Similarly, why have rules in the house?  So kids know how to function within the parameters of the rules of society.  Life is not a free-for-all.  By not setting reasonable boundaries for kids and leading by good example – parents are setting their kids up for failure (or to be jerks).  True, there are successful liars and cheaters and jerks all over the world.  Everything in life is a trade off and I suppose, once again, it depends on perspective…what it means to be successful.  I want my kids to follow the rules, be considerate, have compassion.  I want my children to show empathy, help others, and be courteous.  I want my family to know love, security, and pride.  I do not want my children to think that the world owes them something.  I do not want my children to be entitled buttholes.
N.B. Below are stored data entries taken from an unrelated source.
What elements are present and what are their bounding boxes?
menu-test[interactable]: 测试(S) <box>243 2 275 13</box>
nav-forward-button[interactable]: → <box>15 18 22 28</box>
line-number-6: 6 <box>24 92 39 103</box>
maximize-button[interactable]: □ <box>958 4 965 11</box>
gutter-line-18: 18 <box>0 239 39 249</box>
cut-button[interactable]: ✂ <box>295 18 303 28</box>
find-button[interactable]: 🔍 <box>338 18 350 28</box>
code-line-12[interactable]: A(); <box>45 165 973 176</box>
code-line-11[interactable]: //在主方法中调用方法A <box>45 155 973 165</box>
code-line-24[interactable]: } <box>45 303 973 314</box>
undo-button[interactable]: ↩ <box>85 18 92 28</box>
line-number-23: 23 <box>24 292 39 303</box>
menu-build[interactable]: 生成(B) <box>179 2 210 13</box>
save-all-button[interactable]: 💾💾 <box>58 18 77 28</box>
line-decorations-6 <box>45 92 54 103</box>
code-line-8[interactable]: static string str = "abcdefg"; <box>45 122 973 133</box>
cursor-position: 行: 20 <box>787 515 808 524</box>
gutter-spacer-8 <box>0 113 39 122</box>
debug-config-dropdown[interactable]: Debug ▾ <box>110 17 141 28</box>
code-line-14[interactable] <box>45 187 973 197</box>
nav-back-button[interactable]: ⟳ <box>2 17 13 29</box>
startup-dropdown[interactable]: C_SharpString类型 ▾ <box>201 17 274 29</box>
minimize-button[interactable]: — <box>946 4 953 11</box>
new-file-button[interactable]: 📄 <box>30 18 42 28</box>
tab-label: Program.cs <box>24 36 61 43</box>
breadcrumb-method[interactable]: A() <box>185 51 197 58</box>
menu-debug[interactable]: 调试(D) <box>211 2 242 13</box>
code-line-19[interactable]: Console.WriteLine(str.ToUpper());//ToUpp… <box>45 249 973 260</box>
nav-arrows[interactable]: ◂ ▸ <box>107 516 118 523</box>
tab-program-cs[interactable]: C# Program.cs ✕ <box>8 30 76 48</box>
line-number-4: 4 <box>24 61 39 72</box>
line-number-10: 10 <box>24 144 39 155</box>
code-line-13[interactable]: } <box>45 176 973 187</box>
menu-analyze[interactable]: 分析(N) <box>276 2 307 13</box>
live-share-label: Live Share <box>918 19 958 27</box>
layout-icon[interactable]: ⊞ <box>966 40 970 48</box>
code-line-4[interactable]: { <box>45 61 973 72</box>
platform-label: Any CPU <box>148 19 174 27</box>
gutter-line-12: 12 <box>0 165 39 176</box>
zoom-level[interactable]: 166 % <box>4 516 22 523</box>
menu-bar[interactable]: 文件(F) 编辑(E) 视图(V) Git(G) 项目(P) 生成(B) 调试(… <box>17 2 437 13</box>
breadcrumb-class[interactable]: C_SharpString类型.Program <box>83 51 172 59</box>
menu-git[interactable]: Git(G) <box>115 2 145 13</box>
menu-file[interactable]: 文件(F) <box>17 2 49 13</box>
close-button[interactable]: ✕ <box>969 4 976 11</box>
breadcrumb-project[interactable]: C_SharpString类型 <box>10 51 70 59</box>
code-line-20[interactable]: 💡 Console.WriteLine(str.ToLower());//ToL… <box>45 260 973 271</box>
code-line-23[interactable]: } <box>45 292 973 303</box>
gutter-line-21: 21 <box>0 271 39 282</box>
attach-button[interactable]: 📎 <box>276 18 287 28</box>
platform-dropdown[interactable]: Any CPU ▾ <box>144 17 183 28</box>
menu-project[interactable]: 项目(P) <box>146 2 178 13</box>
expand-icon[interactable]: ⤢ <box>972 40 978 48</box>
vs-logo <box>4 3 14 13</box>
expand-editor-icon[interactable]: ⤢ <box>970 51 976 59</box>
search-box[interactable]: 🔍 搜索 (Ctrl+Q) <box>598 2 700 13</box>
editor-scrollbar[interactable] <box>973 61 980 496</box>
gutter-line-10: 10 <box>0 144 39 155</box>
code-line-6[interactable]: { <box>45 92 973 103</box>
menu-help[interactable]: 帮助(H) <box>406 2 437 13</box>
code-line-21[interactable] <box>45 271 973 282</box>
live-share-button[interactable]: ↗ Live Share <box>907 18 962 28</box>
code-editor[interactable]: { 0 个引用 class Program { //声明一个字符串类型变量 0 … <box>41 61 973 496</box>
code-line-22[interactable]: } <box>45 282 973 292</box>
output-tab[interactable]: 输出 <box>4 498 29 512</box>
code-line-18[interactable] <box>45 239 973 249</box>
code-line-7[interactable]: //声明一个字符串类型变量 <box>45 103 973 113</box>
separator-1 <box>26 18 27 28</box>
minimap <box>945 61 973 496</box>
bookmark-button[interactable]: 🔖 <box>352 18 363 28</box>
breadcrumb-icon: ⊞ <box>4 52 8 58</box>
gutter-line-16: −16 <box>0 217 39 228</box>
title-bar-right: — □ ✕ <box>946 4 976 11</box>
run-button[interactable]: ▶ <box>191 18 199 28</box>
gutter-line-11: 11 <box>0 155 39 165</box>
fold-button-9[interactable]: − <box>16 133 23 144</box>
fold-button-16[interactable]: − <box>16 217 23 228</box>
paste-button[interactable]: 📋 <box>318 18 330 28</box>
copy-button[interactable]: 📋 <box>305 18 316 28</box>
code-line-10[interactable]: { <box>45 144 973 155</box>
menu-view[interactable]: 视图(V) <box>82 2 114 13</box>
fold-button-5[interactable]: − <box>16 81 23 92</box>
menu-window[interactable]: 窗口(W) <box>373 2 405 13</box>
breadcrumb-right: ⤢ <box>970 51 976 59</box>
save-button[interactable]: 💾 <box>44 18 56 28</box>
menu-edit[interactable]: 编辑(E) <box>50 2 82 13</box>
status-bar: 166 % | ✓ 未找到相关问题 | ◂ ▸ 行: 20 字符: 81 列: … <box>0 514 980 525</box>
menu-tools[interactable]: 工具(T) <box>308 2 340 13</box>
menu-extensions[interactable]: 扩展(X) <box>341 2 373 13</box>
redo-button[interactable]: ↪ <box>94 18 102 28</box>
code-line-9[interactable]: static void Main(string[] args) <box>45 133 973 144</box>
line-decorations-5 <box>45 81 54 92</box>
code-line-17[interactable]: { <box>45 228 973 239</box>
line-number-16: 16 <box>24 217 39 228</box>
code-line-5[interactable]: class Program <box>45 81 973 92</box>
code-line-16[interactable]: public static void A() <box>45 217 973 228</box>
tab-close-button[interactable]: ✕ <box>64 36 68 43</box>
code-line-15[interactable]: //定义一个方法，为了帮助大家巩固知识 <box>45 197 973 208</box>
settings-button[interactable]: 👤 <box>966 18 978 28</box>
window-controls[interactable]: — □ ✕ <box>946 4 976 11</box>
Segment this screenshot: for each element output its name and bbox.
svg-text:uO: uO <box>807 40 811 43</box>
The demise of  our society begins at not pulling up to the orange cone. We teach our children through our actions.   We teach them humility and fairness, or we teach them entitlement. So I choose to pull up to the orange cone – every time – giant instrument and all.  She will survive walking the extra fifteen paces carrying that thing.  I promise.  This is why I pull up to the orange cone, every time – because it is such a simple and courteous rule to follow, to model for my daughter.  How could I expect my kids to follow the hard rules, if I can’t even follow such a simple one?  Pulling up to the cone shows my daughter that she is not the center of the universe; she is not entitled to any special treatment. Choose to pull up to the orange cone  – both literally and metaphorically – and teach children accountability, consideration, and humility.